FDR-controlling procedures applied to all hypotheses (pooled FDR methods) failed to control the FDR of eGenes in nearly all scenarios, and FDR increased with statistical power (**Fig. S1**). We applied three FDR-controlling procedures to all hypotheses: the Storey-Tibshirani (ST)^{19}, Benjamini-Hochberg (BH)^{17}, and Benjamini-Yekutieli (BY)^{18} procedures. The ST and BH procedures failed to control FDR at the desired level of 0.05 in majority of the scenarios, and FDR increased with sample size, reaching more than 0.6 under scenarios with sample sizes of 2,000 or 5,000 and true eSNP MAFs ≥25% (**Fig. S1A**). The BY procedure was the most conservative method among pooled FDR procedures but still had inflated FDR under scenarios with large sample sizes (≥1,000) and true eSNP MAFs ≥25%. As expected, a pooled Bonferroni correction had very low FDR values in most scenarios, with the lowest sensitivity across MAFs and sample sizes (**Fig. S1**). However, even pooled Bonferroni correction failed to control FDR of rare variant eQTLs (MAF ≤1%) in scenarios with <1,000 samples. Overall, we observed inflated rates of false positive eGenes for all pooled FDR methods.

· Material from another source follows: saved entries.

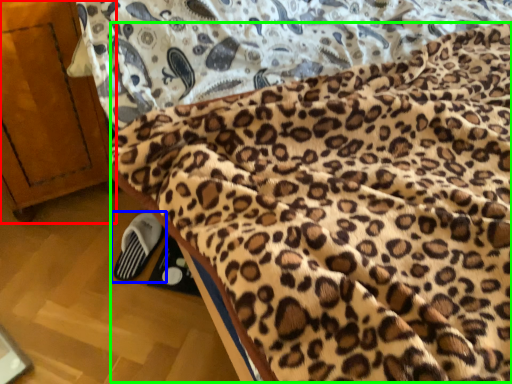 Question: Considering the real-world distances, which object is closest to furniture (highlighted by a red box)? footwear (highlighted by a blue box) or blanket (highlighted by a green box).

Choices:
 (A) footwear
 (B) blanket

Answer: (A) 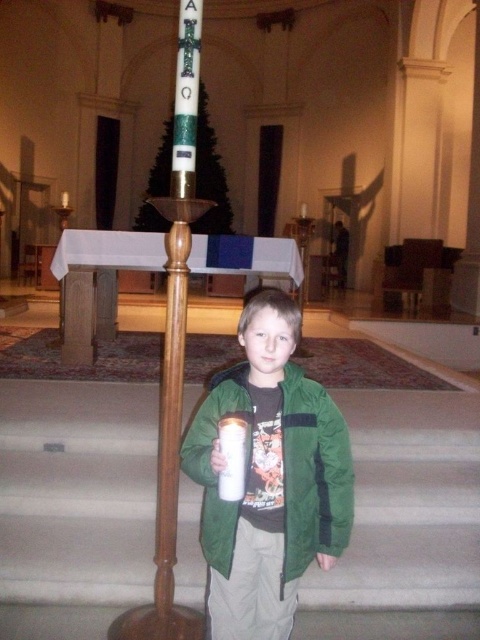 From the picture: You are a visitor in the church and want to place a small decoration between the wooden pole at center and the white frosted glass at center. Considering their sizes, which object should you place the decoration closer to?

The wooden pole at center is larger than the white frosted glass at center, so you should place the decoration closer to the white frosted glass at center to maintain balance.

You are a photographer standing in the church and want to take a picture of the green matte jacket at center and the wooden pole at center. If you want to ensure both objects are fully visible in your frame, which object should you position closer to the camera?

The green matte jacket at center might be wider than the wooden pole at center, so positioning the green matte jacket at center closer to the camera would help ensure both objects fit within the frame.

You are an architect designing a new church. You need to place a small statue between the wooden pole at center and the white frosted glass at center. Which object should the statue be closer to if it needs to be placed at a lower height?

The statue should be placed closer to the white frosted glass at center because it is shorter than the wooden pole at center, allowing the statue to be at a lower height. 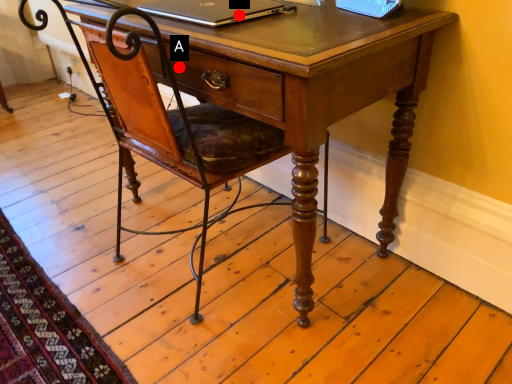 Question: Two points are circled on the image, labeled by A and B beside each circle. Which point is closer to the camera?

Choices:
 (A) A is closer
 (B) B is closer

Answer: (B)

In contrast to pooled methods, we observed better calibrated FDR for hierarchical multiple testing correction procedures, except in scenarios with low statistical power (**Fig. 2A**, **Fig. S2**). We compared ST, BH, BY, Bonferroni, eigenMT, and three permutation approaches (discussed in a later paragraph) for adjusting the *cis*-SNP p-values for each simulated gene (local correction), combined with a comparison of the ST, BH, BY, and Bonferroni correction for adjusting the subsequent minimum adjusted p-value across all genes (global correction).

We observed lower sensitivity as well as lower FDR than ST and BH when applying BY and Bonferroni to correct across genes, regardless of which multiple testing correction method was used for local correction (**Fig. S2**, **Fig. S3**). ST and BH global correction had identical performance, except when permutation tests were used as local correction method, where ST had higher FDR than BH and often had FDR slightly higher than 5% (**Fig. S2**, **Fig. S3**). We therefore subsequently focused on the BH procedure to control for multiple testing across genes in hierarchical correction procedures.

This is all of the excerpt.